Dr. Kalan explains the unique experience of helping a cancer patient maintain their fertility in order to have a baby in the future.
DR. MARC KALAN: Fertility preservation in cancer patients which has this newly coined term, "Oncofertility" is a wonderful outcropping of our basic infertility services. This is a really unique chance that we have for young patients who are newly diagnosed with a malignancy to maintain their fertility despite needing to be exposed to life saving treatments for cancer. So in these patients, in a patient who is diagnosed with cancer, their life is oftentimes turned upside down. And one of the wonderful advents of the advances of cancer treatment over the last 10 or 20 years is that young patients who are diagnosed with cancer are beginning to live long, fulfilling lives.

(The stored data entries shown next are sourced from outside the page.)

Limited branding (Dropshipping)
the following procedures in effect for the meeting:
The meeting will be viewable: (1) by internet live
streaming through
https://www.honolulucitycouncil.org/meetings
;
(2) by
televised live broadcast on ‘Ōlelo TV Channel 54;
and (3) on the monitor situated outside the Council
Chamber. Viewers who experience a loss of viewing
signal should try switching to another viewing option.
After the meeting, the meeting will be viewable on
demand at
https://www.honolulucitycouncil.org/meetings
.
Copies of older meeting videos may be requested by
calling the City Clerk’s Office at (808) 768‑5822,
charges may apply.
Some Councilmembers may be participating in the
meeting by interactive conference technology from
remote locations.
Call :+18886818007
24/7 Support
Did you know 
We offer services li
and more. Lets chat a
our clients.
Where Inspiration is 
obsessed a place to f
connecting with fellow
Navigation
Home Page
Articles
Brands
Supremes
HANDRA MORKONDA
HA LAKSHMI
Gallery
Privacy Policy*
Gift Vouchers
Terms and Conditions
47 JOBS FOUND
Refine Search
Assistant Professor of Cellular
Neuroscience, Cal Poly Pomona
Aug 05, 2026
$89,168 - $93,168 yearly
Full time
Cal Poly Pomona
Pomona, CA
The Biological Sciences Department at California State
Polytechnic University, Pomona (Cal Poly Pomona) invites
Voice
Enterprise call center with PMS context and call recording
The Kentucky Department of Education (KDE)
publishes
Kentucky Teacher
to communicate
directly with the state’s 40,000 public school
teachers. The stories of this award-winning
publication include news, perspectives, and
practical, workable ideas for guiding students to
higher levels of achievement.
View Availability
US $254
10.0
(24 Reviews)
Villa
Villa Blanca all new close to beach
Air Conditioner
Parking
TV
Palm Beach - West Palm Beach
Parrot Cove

But, the medication that allows them to have this long, fulfilling life often could rob them of their future fertility.
We can either do emergent in-vitro fertilization, create embryos and freeze embryos. We can do emergent ovarian stimulation and freeze Ocytes. We can freeze sperm in a male who was diagnosed with cancer; we can also freeze ovarian tissue. This is the newest of all the fertility preservation techniques. It can only be administered under an Institutional Review Board; this is a governing body that can oversee experimental procedures. At the Center for Fertility and Gynecology, we have Institutional Review Board approval to freeze ovarian tissue.

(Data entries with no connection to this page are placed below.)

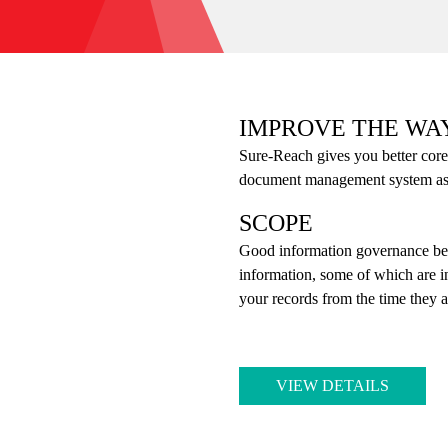
IMPROVE THE WA
Sure-Reach gives you better core
document management system as we
SCOPE
Good information governance be
information, some of which are 
your records from the time they a
VIEW DETAILS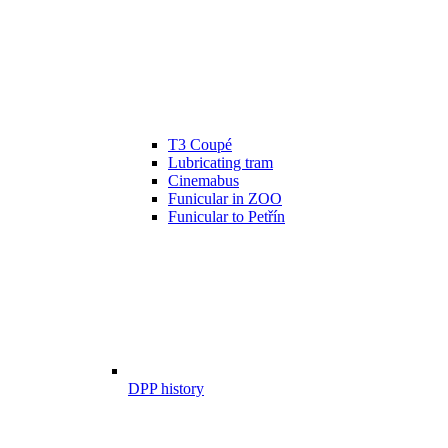
T3 Coupé
Lubricating tram
Cinemabus
Funicular in ZOO
Funicular to Petřín
DPP history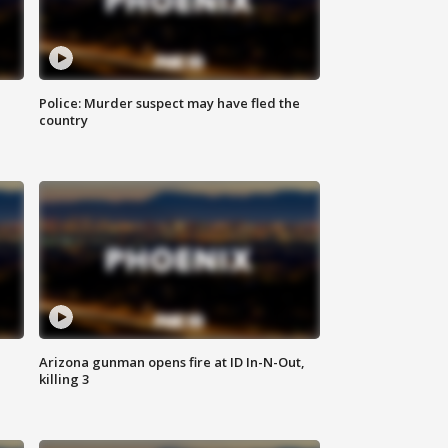
Police: Murder suspect may have fled the
country
Arizona gunman opens fire at ID In-N-Out,
killing 3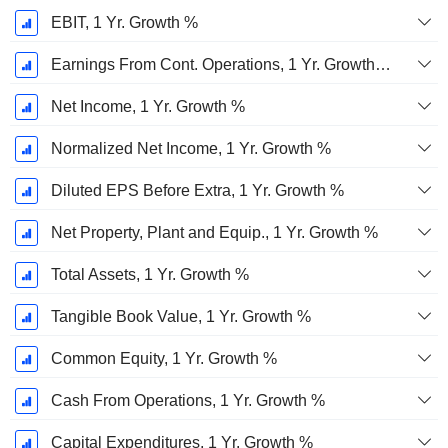
EBIT, 1 Yr. Growth %
Earnings From Cont. Operations, 1 Yr. Growth %
Net Income, 1 Yr. Growth %
Normalized Net Income, 1 Yr. Growth %
Diluted EPS Before Extra, 1 Yr. Growth %
Net Property, Plant and Equip., 1 Yr. Growth %
Total Assets, 1 Yr. Growth %
Tangible Book Value, 1 Yr. Growth %
Common Equity, 1 Yr. Growth %
Cash From Operations, 1 Yr. Growth %
Capital Expenditures, 1 Yr. Growth %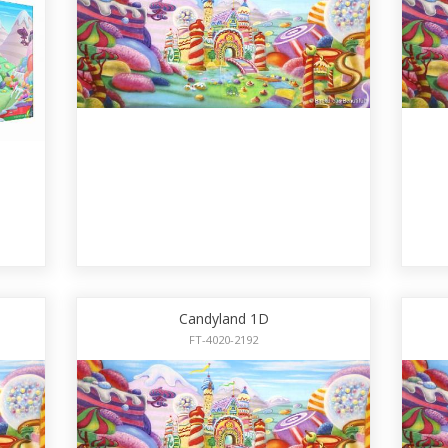
Candyland 1D
FT-4020-2192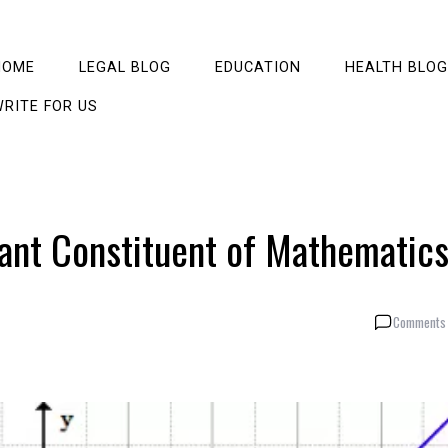
HOME
LEGAL BLOG
EDUCATION
HEALTH BLOG
RITE FOR US
tant Constituent of Mathematic
Comments 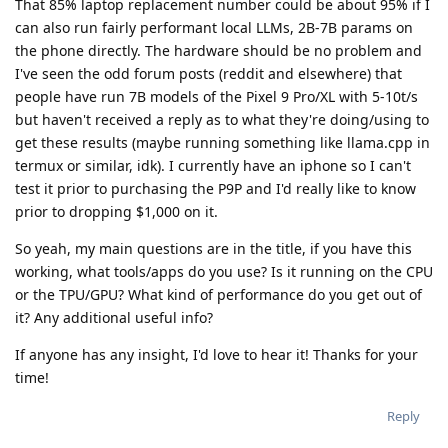
That 85% laptop replacement number could be about 95% if I
can also run fairly performant local LLMs, 2B-7B params on
the phone directly. The hardware should be no problem and
I've seen the odd forum posts (reddit and elsewhere) that
people have run 7B models of the Pixel 9 Pro/XL with 5-10t/s
but haven't received a reply as to what they're doing/using to
get these results (maybe running something like llama.cpp in
termux or similar, idk). I currently have an iphone so I can't
test it prior to purchasing the P9P and I'd really like to know
prior to dropping $1,000 on it.
So yeah, my main questions are in the title, if you have this
working, what tools/apps do you use? Is it running on the CPU
or the TPU/GPU? What kind of performance do you get out of
it? Any additional useful info?
If anyone has any insight, I'd love to hear it! Thanks for your
time!
Reply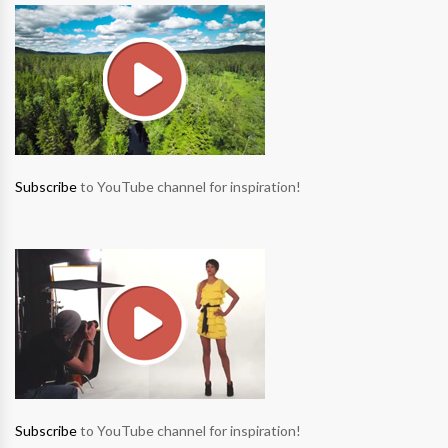
Subscribe
to YouTube channel for inspiration!
Subscribe
to YouTube channel for inspiration!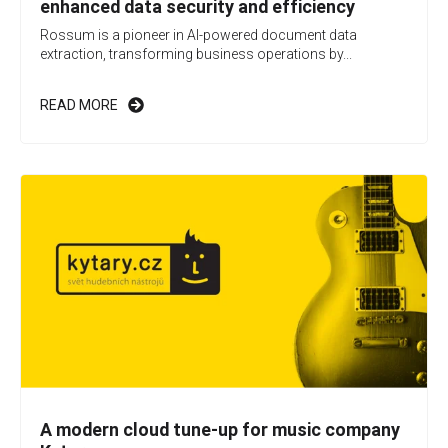
enhanced data security and efficiency
Rossum is a pioneer in AI-powered document data
extraction, transforming business operations by...
READ MORE
A modern cloud tune-up for music company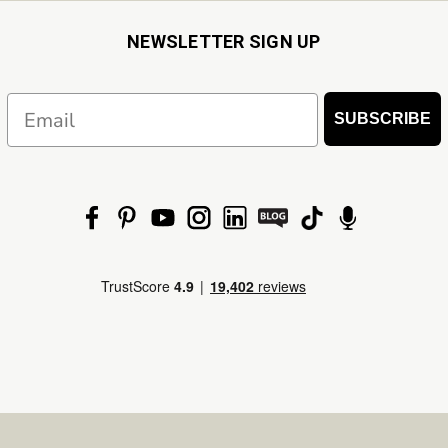
NEWSLETTER SIGN UP
Email
SUBSCRIBE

The type of fertility preservation technique a patient will use will depend on a variety of factors. Varieties including their age, their marital status, their health status, the type of diagnosis of cancer they have, and the timing that their oncologist will determine when they need to start their treatment. Depending on all these factors, we can fashion the right type of fertility preservation to each patient.
In a patient whose diagnosed with cancer, their world is turned upside down. And they have to deal with so many new and stressful issues. We are happy to provide a small ounce of hope that once they get through this treatment, that they will be able to continue their life and hopefully have a child one day. And that little bit of hope is invaluable to a patient who is facing a life threatening condition.